Although the entries contain pictures, copy only their text, exactly as written.

SOURCE RECORDS section start

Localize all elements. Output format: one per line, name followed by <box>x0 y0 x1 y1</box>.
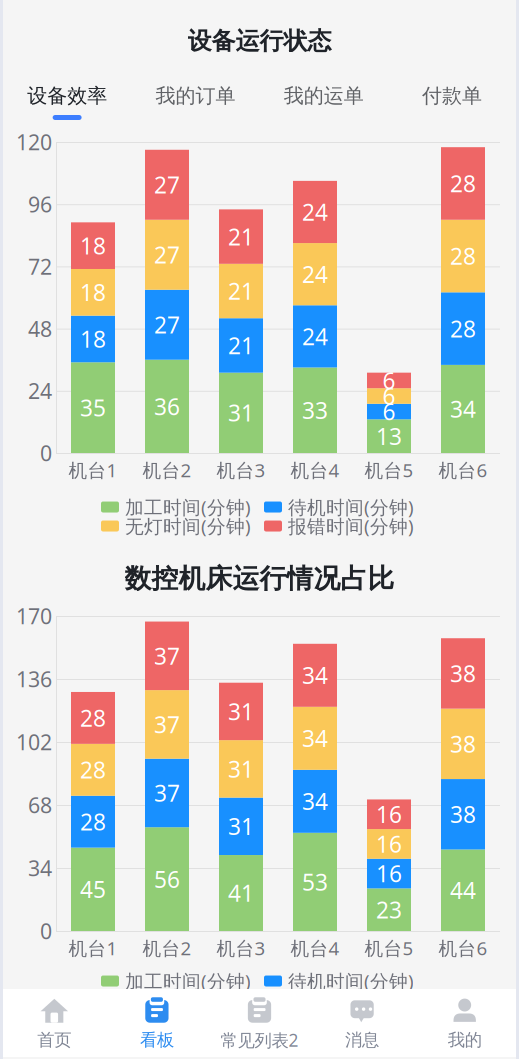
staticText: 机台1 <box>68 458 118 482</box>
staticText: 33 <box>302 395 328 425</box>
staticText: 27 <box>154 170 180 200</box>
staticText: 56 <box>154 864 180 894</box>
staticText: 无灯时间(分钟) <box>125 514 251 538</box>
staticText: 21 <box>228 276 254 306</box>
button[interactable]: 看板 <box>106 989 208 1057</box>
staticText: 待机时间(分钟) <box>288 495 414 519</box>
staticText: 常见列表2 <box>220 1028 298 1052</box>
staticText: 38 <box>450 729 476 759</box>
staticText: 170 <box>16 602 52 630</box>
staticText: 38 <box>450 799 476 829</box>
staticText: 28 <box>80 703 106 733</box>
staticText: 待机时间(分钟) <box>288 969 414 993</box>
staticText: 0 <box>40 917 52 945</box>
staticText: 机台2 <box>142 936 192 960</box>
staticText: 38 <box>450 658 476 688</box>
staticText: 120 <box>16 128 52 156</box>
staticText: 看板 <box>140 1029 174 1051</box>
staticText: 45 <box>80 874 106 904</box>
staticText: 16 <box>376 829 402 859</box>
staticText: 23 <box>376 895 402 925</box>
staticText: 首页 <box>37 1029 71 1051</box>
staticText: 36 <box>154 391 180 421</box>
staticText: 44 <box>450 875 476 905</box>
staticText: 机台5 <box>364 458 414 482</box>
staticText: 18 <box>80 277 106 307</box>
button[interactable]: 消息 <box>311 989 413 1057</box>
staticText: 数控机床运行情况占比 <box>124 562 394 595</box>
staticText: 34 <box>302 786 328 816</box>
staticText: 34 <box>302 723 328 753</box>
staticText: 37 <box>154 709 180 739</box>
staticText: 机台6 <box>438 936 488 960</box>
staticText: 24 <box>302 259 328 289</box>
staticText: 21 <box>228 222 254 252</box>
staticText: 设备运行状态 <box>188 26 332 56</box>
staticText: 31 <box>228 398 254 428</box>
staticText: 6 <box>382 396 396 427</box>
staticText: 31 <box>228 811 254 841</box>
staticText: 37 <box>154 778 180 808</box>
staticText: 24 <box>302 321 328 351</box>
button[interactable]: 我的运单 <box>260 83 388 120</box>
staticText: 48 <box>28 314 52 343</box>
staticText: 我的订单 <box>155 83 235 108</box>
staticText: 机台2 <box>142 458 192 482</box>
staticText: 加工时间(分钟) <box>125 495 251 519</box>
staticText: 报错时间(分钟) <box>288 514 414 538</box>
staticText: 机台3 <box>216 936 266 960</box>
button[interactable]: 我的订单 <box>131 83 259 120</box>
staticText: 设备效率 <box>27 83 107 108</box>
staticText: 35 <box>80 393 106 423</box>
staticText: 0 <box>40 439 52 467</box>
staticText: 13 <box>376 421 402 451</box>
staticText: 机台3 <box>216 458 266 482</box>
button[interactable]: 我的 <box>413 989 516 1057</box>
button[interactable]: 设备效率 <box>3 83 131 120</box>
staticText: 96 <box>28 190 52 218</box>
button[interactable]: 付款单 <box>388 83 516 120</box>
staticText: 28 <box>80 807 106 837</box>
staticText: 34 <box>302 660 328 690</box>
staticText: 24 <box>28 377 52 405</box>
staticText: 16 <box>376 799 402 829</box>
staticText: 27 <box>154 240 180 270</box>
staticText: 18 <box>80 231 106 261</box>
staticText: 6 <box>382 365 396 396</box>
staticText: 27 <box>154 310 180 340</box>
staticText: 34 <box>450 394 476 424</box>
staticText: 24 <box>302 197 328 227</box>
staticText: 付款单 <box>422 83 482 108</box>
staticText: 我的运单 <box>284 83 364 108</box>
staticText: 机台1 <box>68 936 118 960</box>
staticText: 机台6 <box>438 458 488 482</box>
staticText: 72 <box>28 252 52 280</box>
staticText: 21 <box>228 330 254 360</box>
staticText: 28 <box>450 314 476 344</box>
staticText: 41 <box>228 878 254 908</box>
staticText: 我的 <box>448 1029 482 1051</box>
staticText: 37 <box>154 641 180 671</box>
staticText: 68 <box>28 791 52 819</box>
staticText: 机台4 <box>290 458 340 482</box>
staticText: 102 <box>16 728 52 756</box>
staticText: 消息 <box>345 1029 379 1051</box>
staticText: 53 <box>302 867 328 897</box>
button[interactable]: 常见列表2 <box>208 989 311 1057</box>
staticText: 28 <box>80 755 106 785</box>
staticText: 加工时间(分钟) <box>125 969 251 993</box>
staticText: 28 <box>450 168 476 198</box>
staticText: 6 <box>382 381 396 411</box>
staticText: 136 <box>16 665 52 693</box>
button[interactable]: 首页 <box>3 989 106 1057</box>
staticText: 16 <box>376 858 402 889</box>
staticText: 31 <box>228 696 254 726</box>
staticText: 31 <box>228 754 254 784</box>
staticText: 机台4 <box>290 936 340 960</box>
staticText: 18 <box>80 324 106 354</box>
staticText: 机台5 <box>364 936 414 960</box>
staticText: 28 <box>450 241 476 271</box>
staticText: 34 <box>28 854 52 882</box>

SOURCE RECORDS section end

_EXERCISE RESPONSE_.
Localize all elements. Output format: one per line, name followed by <box>x0 y0 x1 y1</box>.
staticText: 机台1 <box>68 458 118 482</box>
staticText: 33 <box>302 395 328 425</box>
staticText: 27 <box>154 170 180 200</box>
staticText: 56 <box>154 864 180 894</box>
staticText: 无灯时间(分钟) <box>125 514 251 538</box>
staticText: 21 <box>228 276 254 306</box>
button[interactable]: 看板 <box>106 989 208 1057</box>
staticText: 待机时间(分钟) <box>288 495 414 519</box>
staticText: 常见列表2 <box>220 1028 298 1052</box>
staticText: 38 <box>450 729 476 759</box>
staticText: 170 <box>16 602 52 630</box>
staticText: 38 <box>450 799 476 829</box>
staticText: 28 <box>80 703 106 733</box>
staticText: 待机时间(分钟) <box>288 969 414 993</box>
staticText: 0 <box>40 917 52 945</box>
staticText: 机台2 <box>142 936 192 960</box>
staticText: 38 <box>450 658 476 688</box>
staticText: 120 <box>16 128 52 156</box>
staticText: 看板 <box>140 1029 174 1051</box>
staticText: 45 <box>80 874 106 904</box>
staticText: 16 <box>376 829 402 859</box>
staticText: 23 <box>376 895 402 925</box>
staticText: 首页 <box>37 1029 71 1051</box>
staticText: 36 <box>154 391 180 421</box>
staticText: 44 <box>450 875 476 905</box>
staticText: 机台5 <box>364 458 414 482</box>
staticText: 18 <box>80 277 106 307</box>
button[interactable]: 消息 <box>311 989 413 1057</box>
staticText: 数控机床运行情况占比 <box>124 562 394 595</box>
staticText: 34 <box>302 786 328 816</box>
staticText: 34 <box>302 723 328 753</box>
staticText: 37 <box>154 709 180 739</box>
staticText: 机台6 <box>438 936 488 960</box>
staticText: 24 <box>302 259 328 289</box>
staticText: 21 <box>228 222 254 252</box>
staticText: 设备运行状态 <box>188 26 332 56</box>
staticText: 31 <box>228 398 254 428</box>
staticText: 6 <box>382 396 396 427</box>
staticText: 31 <box>228 811 254 841</box>
staticText: 37 <box>154 778 180 808</box>
staticText: 24 <box>302 321 328 351</box>
button[interactable]: 我的运单 <box>260 83 388 120</box>
staticText: 48 <box>28 314 52 343</box>
staticText: 我的订单 <box>155 83 235 108</box>
staticText: 机台2 <box>142 458 192 482</box>
staticText: 加工时间(分钟) <box>125 495 251 519</box>
staticText: 报错时间(分钟) <box>288 514 414 538</box>
staticText: 机台3 <box>216 936 266 960</box>
button[interactable]: 我的订单 <box>131 83 259 120</box>
staticText: 设备效率 <box>27 83 107 108</box>
staticText: 35 <box>80 393 106 423</box>
staticText: 0 <box>40 439 52 467</box>
staticText: 13 <box>376 421 402 451</box>
staticText: 机台3 <box>216 458 266 482</box>
button[interactable]: 我的 <box>413 989 516 1057</box>
button[interactable]: 设备效率 <box>3 83 131 120</box>
staticText: 96 <box>28 190 52 218</box>
button[interactable]: 付款单 <box>388 83 516 120</box>
staticText: 28 <box>80 807 106 837</box>
staticText: 34 <box>302 660 328 690</box>
staticText: 24 <box>28 377 52 405</box>
staticText: 16 <box>376 799 402 829</box>
staticText: 27 <box>154 240 180 270</box>
staticText: 18 <box>80 231 106 261</box>
staticText: 6 <box>382 365 396 396</box>
staticText: 27 <box>154 310 180 340</box>
staticText: 34 <box>450 394 476 424</box>
staticText: 24 <box>302 197 328 227</box>
staticText: 付款单 <box>422 83 482 108</box>
staticText: 我的运单 <box>284 83 364 108</box>
staticText: 机台1 <box>68 936 118 960</box>
staticText: 机台6 <box>438 458 488 482</box>
staticText: 72 <box>28 252 52 280</box>
staticText: 21 <box>228 330 254 360</box>
staticText: 28 <box>450 314 476 344</box>
staticText: 41 <box>228 878 254 908</box>
staticText: 我的 <box>448 1029 482 1051</box>
staticText: 37 <box>154 641 180 671</box>
staticText: 68 <box>28 791 52 819</box>
staticText: 机台4 <box>290 458 340 482</box>
staticText: 102 <box>16 728 52 756</box>
staticText: 消息 <box>345 1029 379 1051</box>
staticText: 53 <box>302 867 328 897</box>
button[interactable]: 常见列表2 <box>208 989 311 1057</box>
staticText: 28 <box>80 755 106 785</box>
staticText: 加工时间(分钟) <box>125 969 251 993</box>
staticText: 28 <box>450 168 476 198</box>
staticText: 6 <box>382 381 396 411</box>
staticText: 136 <box>16 665 52 693</box>
button[interactable]: 首页 <box>3 989 106 1057</box>
staticText: 16 <box>376 858 402 889</box>
staticText: 31 <box>228 696 254 726</box>
staticText: 31 <box>228 754 254 784</box>
staticText: 机台4 <box>290 936 340 960</box>
staticText: 18 <box>80 324 106 354</box>
staticText: 机台5 <box>364 936 414 960</box>
staticText: 28 <box>450 241 476 271</box>
staticText: 34 <box>28 854 52 882</box>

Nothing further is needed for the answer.